The data may be 'safe' in a bunker, but it's only going to be useful in the hands of researchers. And they will be in universities and big pharma research labs all round the world. Granted, many will only have a subset of the whole, but they certainly won't be in bunkers. I wonder what kind of security conditions will be imposed, and how well those conditions will be policed?
In any case, since expertise is needed to make any sense of the medical data it is probably easier for big national or commercial interests to employ that same expertise to craft really good research applications, obtain the data legitimately, and then feel free pass it on to any dark-side entity with which they might have a quiet understanding.
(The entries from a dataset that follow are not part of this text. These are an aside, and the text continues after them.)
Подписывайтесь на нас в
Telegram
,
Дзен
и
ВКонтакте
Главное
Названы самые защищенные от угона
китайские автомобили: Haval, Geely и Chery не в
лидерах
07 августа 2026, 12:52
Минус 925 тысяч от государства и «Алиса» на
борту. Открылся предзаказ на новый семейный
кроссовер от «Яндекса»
Again, I wonder what kind of security conditions can be imposed, and how on Earth those conditions could be policed?
After over 70 years I'd guess that my medical records could be matched to me even if ‘anonymised’.
Which regular commentard am I?
You have an easy problem: there are only a few tens of us to choose from, and our writing patterns surely have less entropy than the genome. Identifying me from this post must be at least a few million times easier than identifying you from a genetic database.
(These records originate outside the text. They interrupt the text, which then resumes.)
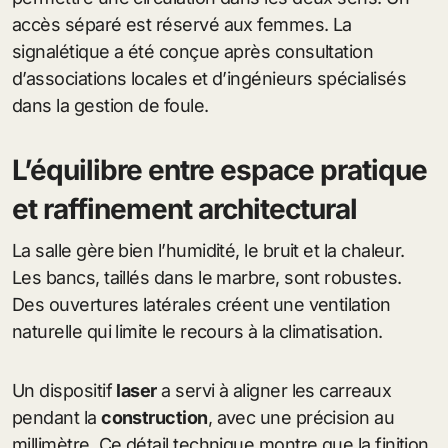
accès séparé est réservé aux femmes. La
signalétique a été conçue après consultation
d’associations locales et d’ingénieurs spécialisés
dans la gestion de foule.
L’équilibre entre espace pratique
et raffinement architectural
La salle gère bien l’humidité, le bruit et la chaleur.
Les bancs, taillés dans le marbre, sont robustes.
Des ouvertures latérales créent une ventilation
naturelle qui limite le recours à la climatisation.
Un dispositif
laser
a servi à aligner les carreaux
pendant la
construction
, avec une précision au
millimètre. Ce détail technique montre que la finition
"The data may be 'safe' in a bunker, but it's only going to be useful in the hands of researchers. And they will be in universities and big pharma research labs all round the world. Granted, many will only have a subset of the whole, but they certainly won't be in bunkers. I wonder what kind of security conditions will be imposed, and how well those conditions will be policed?"
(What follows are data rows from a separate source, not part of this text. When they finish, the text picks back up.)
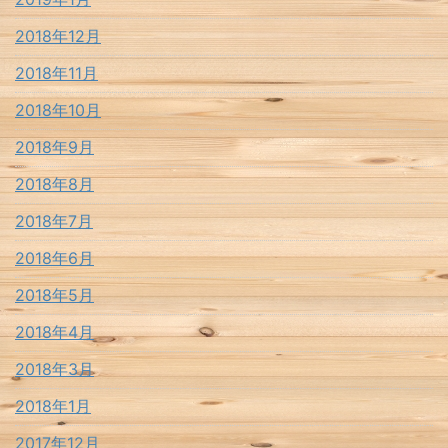
2018年12月
2018年11月
2018年10月
2018年9月
2018年8月
2018年7月
2018年6月
2018年5月
2018年4月
2018年3月
2018年1月
2017年12月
https://www.genomicsengland.co.uk/understanding-genomics/data/current-research/
Went to a lecture from this Project at a New Scientist event in London
The data collected by this project is almost exclusively from families suffering from genetically inherited illnesses, and you get included via referral by a consultant, so while it might be of interest to foreign intelligence services, (because no data is worthless), it's probably of more value to big pharma.
As far as I'm aware the data is anonymized but I guess that doesn't matter, such a large sample would have a lot of value to some companies in this sphere.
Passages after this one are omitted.